Saved entries
•••
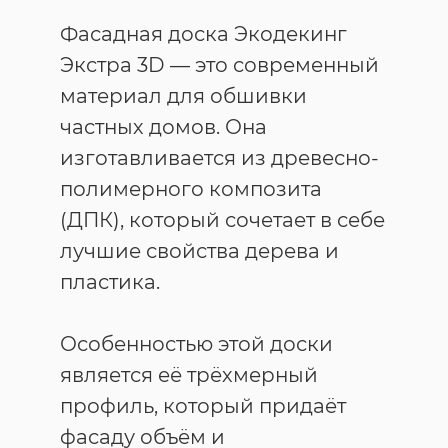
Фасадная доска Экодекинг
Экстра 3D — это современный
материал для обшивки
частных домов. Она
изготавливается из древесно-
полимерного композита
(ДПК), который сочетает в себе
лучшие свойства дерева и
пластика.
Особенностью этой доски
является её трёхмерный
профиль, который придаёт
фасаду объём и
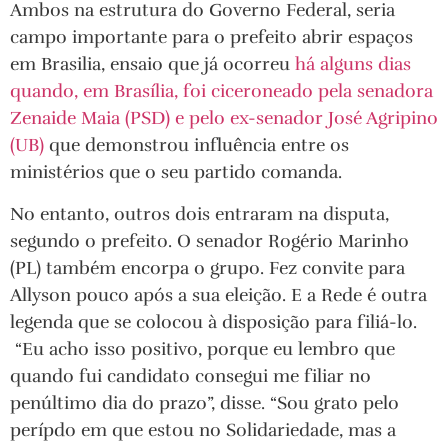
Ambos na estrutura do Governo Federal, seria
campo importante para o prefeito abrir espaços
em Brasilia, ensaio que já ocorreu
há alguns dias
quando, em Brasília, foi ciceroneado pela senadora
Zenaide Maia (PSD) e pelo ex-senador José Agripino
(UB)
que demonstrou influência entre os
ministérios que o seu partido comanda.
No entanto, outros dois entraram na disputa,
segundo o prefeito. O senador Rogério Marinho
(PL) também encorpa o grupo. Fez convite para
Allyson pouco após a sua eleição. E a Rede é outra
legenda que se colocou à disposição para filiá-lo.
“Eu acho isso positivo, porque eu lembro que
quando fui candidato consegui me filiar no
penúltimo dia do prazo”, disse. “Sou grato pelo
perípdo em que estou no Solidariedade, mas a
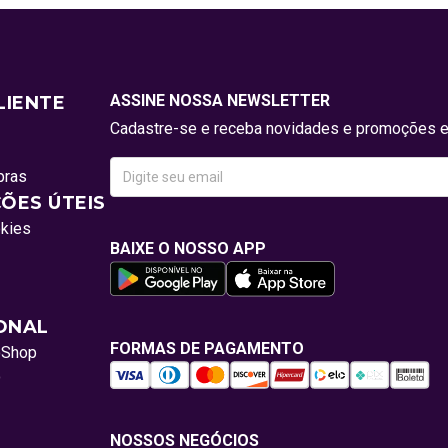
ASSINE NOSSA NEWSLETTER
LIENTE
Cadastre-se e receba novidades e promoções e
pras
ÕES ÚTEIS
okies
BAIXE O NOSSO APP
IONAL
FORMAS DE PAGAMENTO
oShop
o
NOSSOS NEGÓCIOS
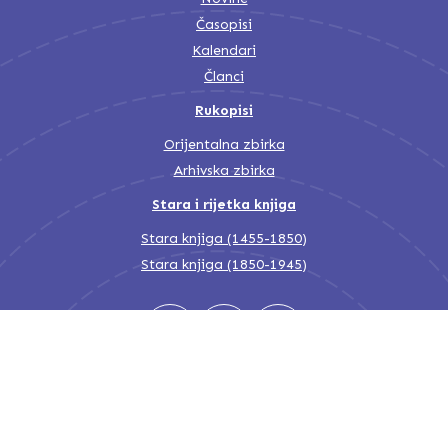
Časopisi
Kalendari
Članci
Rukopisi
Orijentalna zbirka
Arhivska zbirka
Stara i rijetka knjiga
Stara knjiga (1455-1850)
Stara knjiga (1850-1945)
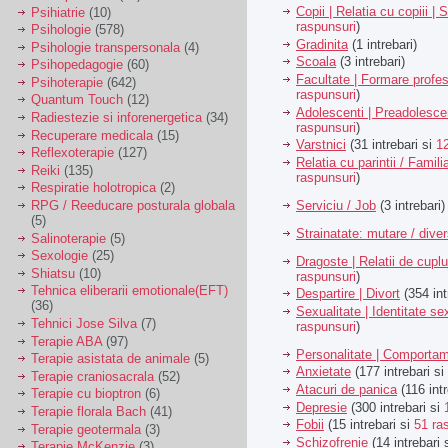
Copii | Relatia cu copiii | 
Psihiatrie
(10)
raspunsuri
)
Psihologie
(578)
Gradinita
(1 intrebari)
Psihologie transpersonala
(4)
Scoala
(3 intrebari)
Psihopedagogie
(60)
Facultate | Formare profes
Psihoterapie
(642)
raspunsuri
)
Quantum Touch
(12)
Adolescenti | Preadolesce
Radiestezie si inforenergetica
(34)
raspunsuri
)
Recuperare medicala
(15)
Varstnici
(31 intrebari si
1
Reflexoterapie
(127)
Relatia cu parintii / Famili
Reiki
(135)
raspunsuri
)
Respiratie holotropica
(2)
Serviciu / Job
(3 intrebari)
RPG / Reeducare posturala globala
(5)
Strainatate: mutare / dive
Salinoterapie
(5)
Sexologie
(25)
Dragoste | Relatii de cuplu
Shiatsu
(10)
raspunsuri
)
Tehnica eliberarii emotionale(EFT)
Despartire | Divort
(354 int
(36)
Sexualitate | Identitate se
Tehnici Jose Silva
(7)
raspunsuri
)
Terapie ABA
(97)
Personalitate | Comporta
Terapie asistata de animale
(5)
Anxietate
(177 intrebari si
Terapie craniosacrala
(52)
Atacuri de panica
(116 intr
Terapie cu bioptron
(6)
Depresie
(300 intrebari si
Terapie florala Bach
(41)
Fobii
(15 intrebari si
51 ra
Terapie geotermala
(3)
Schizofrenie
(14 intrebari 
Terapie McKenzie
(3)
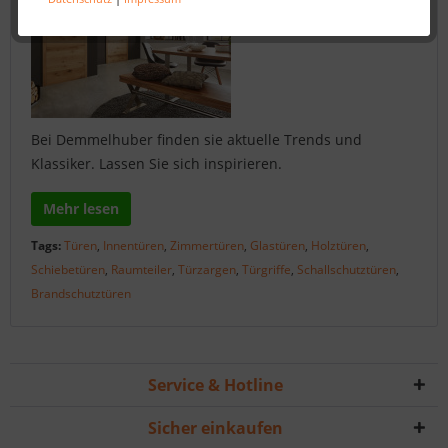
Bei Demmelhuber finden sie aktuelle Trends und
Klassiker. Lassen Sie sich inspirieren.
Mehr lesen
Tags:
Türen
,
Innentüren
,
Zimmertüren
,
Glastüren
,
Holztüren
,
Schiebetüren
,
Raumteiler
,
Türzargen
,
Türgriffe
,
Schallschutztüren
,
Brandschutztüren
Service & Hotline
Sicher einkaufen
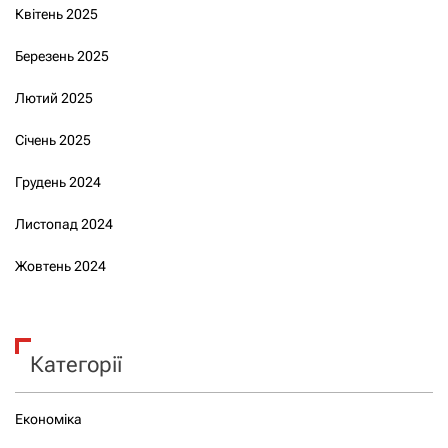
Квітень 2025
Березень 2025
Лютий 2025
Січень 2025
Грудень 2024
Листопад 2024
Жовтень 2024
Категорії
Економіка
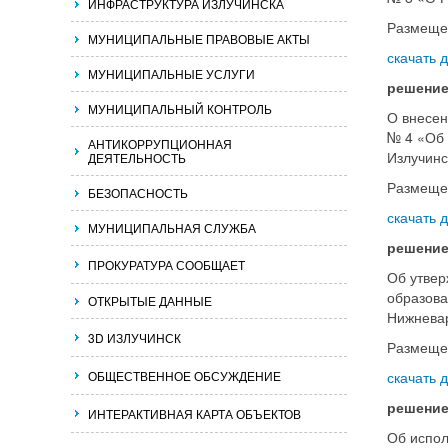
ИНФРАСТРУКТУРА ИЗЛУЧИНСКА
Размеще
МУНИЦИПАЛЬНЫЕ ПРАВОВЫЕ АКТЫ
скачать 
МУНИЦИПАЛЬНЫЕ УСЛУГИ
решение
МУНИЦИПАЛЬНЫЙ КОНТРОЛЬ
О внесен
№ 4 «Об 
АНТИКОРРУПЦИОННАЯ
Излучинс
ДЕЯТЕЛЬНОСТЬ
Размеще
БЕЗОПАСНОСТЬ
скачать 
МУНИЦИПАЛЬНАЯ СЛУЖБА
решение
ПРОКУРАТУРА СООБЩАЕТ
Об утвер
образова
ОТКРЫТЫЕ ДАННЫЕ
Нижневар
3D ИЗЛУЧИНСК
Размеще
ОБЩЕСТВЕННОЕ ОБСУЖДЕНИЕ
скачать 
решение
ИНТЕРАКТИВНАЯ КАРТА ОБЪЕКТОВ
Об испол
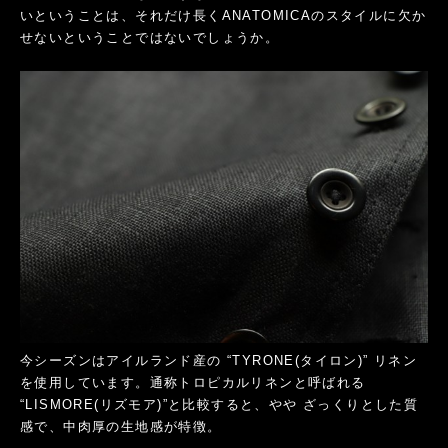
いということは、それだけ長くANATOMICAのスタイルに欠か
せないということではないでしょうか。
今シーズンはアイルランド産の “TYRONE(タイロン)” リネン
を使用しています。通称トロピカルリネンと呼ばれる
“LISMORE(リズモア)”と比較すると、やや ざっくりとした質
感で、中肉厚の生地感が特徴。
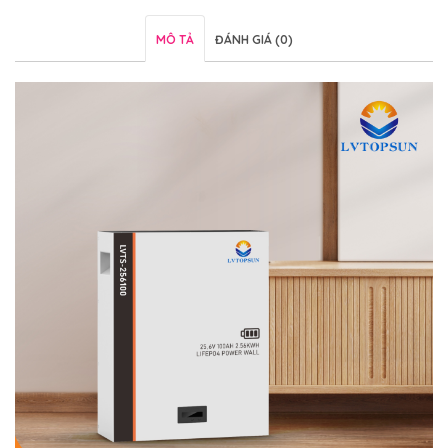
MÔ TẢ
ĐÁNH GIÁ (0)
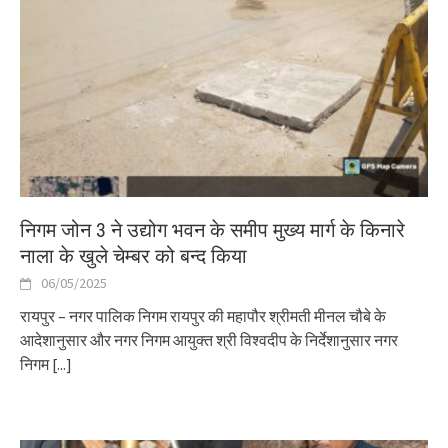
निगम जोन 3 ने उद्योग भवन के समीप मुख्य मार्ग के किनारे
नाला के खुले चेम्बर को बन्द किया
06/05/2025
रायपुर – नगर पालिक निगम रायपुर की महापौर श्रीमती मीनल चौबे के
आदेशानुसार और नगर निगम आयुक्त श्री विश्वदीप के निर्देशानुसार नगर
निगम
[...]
•••
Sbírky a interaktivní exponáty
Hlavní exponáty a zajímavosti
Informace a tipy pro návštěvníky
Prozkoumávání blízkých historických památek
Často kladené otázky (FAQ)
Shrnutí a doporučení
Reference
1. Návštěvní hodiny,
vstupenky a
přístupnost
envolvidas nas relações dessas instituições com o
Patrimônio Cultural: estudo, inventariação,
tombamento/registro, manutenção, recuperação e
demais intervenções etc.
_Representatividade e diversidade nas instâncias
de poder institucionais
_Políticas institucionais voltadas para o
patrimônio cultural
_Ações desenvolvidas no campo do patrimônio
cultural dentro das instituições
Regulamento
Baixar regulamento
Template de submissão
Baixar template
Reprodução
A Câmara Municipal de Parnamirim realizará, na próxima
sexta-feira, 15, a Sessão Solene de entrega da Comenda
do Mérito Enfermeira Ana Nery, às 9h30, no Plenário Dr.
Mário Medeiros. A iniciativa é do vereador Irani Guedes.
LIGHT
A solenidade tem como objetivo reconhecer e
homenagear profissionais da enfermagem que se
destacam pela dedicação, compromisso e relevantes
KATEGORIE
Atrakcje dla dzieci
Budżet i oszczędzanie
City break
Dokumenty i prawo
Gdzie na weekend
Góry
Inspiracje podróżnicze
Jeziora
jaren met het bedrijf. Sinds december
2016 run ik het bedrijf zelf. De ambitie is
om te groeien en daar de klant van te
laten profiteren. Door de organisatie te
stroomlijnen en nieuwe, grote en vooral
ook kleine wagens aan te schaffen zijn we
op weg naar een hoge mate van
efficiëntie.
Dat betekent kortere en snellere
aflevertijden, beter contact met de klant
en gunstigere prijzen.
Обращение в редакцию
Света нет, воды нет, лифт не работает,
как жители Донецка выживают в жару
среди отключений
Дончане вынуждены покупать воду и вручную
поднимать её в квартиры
•••
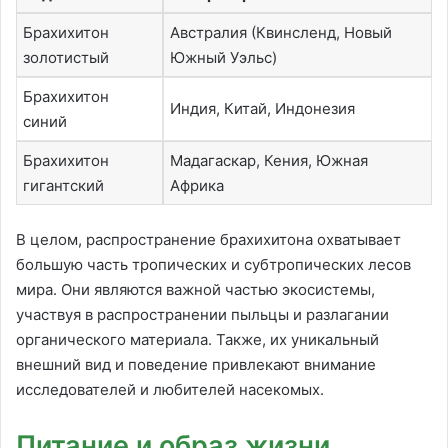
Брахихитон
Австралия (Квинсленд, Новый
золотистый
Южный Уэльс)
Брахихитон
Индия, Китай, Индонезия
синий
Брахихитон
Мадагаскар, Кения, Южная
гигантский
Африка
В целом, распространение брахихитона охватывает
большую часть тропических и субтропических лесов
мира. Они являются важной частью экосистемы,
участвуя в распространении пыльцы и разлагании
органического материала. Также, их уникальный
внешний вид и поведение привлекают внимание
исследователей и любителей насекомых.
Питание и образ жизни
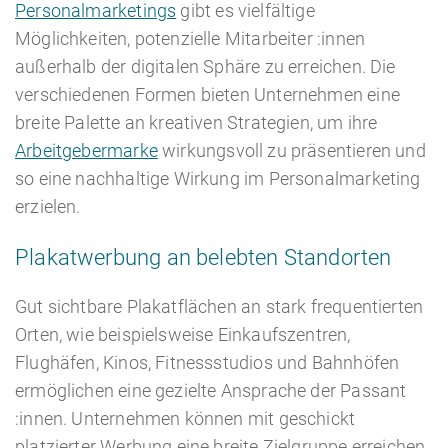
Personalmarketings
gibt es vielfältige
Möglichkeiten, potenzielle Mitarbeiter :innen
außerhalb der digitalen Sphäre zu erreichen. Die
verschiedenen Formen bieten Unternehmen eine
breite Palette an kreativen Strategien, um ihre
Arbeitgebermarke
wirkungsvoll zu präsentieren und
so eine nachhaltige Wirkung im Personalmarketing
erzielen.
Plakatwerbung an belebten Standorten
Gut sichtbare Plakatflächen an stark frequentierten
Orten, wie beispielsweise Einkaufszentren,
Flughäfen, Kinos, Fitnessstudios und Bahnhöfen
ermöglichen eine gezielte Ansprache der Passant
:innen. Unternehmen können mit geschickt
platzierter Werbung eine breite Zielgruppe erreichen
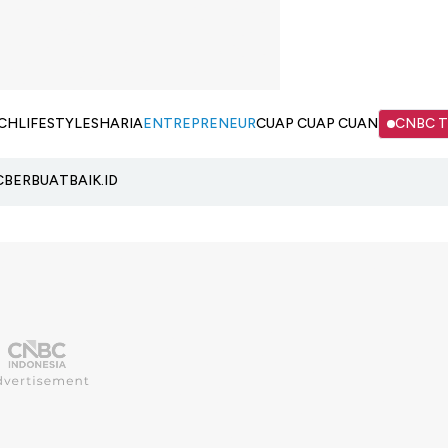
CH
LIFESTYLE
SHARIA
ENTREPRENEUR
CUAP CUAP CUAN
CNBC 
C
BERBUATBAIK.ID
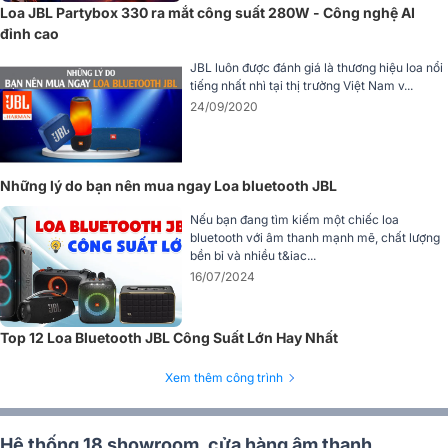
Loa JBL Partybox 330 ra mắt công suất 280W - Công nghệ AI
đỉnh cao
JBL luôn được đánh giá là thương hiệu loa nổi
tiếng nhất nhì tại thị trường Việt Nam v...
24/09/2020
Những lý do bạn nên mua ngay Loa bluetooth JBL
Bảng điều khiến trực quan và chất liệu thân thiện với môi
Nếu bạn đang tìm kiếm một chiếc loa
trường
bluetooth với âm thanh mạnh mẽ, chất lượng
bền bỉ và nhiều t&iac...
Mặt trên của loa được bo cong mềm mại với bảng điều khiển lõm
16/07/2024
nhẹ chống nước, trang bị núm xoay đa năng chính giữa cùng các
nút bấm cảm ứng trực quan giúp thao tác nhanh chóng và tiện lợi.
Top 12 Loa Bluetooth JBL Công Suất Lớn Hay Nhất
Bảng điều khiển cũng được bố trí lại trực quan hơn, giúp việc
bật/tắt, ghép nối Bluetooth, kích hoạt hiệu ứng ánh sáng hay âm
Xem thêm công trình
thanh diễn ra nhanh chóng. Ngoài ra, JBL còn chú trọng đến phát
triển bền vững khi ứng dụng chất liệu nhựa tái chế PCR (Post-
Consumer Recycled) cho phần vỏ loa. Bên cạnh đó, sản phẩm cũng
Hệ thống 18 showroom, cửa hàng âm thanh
•••
Copy the stretch of the records above that runs from the line with "Bảng điều khiến" through the line with "nhẹ chống nước, trang". Both end lines belong in the copy, and nothing else does.

Bảng điều khiến trực quan và chất liệu thân thiện với môi
Nếu bạn đang tìm kiếm một chiếc loa
trường
bluetooth với âm thanh mạnh mẽ, chất lượng
bền bỉ và nhiều t&iac...
Mặt trên của loa được bo cong mềm mại với bảng điều khiển lõm
16/07/2024
nhẹ chống nước, trang bị núm xoay đa năng chính giữa cùng các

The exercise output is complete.